FIG. 1 shows a prior art TFEL display panel. The TFEL display has a glass panel 10, a plurality of transparent electrodes 12, a first layer of a dielectric 14, a phosphor layer 16, a second dielectric layer 18, and a plurality of metal electrodes 20 perpendicular to the transparent electrodes 12. The transparent electrodes 12 are typically indium-tin oxide (ITO) and the metal electrodes 20 are typically Al. The dielectric layers 14, 18 protect the phosphor layer 16 from excessive dc currents. When an electrical potential, such as about 200 V, is applied between the transparent electrodes 12 and the metal electrodes 20, electrons tunnel from one of the interfaces between the dielectric layers 14, 18 and the phosphor layer 16 into the phosphor layer where they are rapidly accelerated. The phosphor layer 16 typically comprises ZnS doped with Mn. Electrons entering the phosphor layer 16 excite the Mn causing the Mn to emit photons. The photons pass through the first dielectric layer 14, the transparent electrodes 12, and the glass panel 10 to form a visible image.
Although current TFEL displays are satisfactory for some applications, more advanced applications require brighter higher contrast displays, larger displays, and sunlight viewable displays. One approach in attempt to provide adequate panel contrast under high ambient illumination is the use of a circular polarizer filter which reduces ambient reflected light. While this approach may provide reasonable contrast in moderate ambient lighting conditions, it also has a number of drawbacks which include a high cost and a maximum light transmission of about 37%.
An object of the present invention is to reduce the reflection of ambient light and enhance the contrast of a TFEL display to provide a sunlight viewable display.
Another object of the present invention is to provide a large TFEL display with enhanced contrast.
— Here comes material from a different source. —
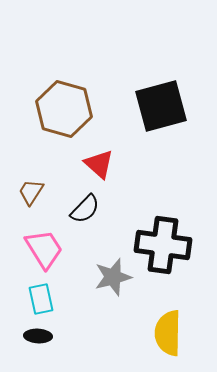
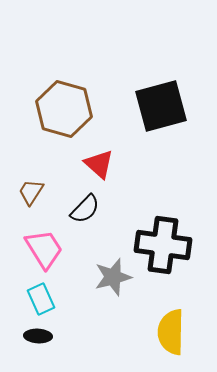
cyan rectangle: rotated 12 degrees counterclockwise
yellow semicircle: moved 3 px right, 1 px up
Yet another object of the present invention is to provide a high resolution TFEL panel with enhanced contrast.
According to the present invention, darkened rear electrodes are included in the layered structure of a TFEL display panel having low resistance transparent electrodes to absorb light and increase the contrast of the display.
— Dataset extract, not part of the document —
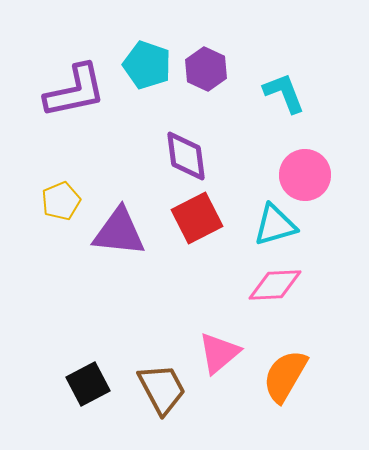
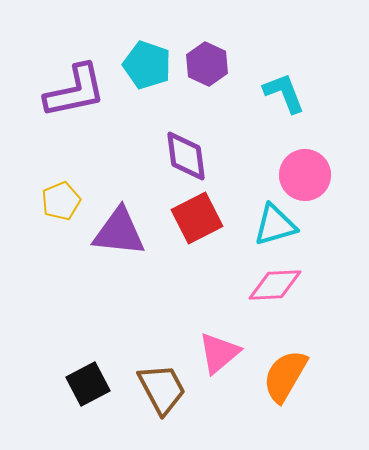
purple hexagon: moved 1 px right, 5 px up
The present invention provides a TFEL display panel which is comfortably viewable in direct sunlight. Another feature of the present invention is, by employing light absorbing darkened rear electrodes in a TFEL display having low resistance electrodes (which allow the display to be driven at a faster rate), larger display sizes with enhanced contrast such as those greater than thirty-six inches are now feasible.
These and other objects, features and advantages of the present invention will become more apparent in light of the following detailed description of a preferred embodiment thereof, as illustrated in the accompanying drawings.
FIG. 1 is a cross-sectional view of a prior art TFEL display;
FIG. 2 is a cross-sectional view of a TFEL display having light absorbing darkened metal electrodes and low resistance transparent electrodes;
FIG. 3 is a cross-sectional view along the line AA of the TFEL display panel of FIG. 2 having darkened rear electrodes and low resistance transparent electrodes; and
FIG. 4 is an enlarged cross-sectional view of a single ITO line and an associated metal assist structure of FIG. 2.
In one embodiment, a layer of light absorbing dark material is included in an electroluminescent display panel to reduce the reflection of ambient light impinging on the display panel.
Referring to FIG. 2, a metal assist structure 22 is in electrical contact with a transparent electrode 12 and extends for the entire length of the electrode 12. The metal assist structure 22 can include one or more layers of an electrically conductive metal compatible with the transparent electrode 12 and other structures in the TFEL display panel. To decrease the amount of light transmissive area covered by the metal assist structure 22, the metal assist structure should cover only a small portion of the transparent electrode 12. For example, the metal assist structure 22 can cover about 10% or less of the transparent electrode 12. Therefore, for a typical transparent electrode 12 that is about 250 μm (10 mils) wide, the metal assist structure 22 should overlap the transparent electrode by about 25 μm (1 mil) or less. Overlaps as small as about 6 μm (0.25 mils) to about 13 μm (0.5 mils) are desirable. Although the metal assist structure 22 should overlap the transparent electrode 12 as little as possible, the metal assist structure should be as wide as practical to decrease electrical resistance. For example, a metal assist structure 22 that is about 50 μm (2 mils) to about 75 μm (3 mils) wide may be desirable. These two design parameters can be satisfied by allowing the metal assist structure 22 to overlap the glass panel 10 as well as the transparent electrode 12. With current fabrication methods, the thickness of the metal assist structure 22 should be equal to or less than the thickness of the first dielectric layer 16 to ensure that the first dielectric layer 16 adequately covers the transparent electrode 12 and metal assist structure. For example, the metal assist structure 22 can be less than about 250 nm thick. Preferably, the metal assist structure 22 will be less than about 200 nm thick, such as between about 150 nm and about 200 nm thick. However, as fabrication methods improve, it may become practical to make metal assist structures 22 thicker than the first dielectric layer 16.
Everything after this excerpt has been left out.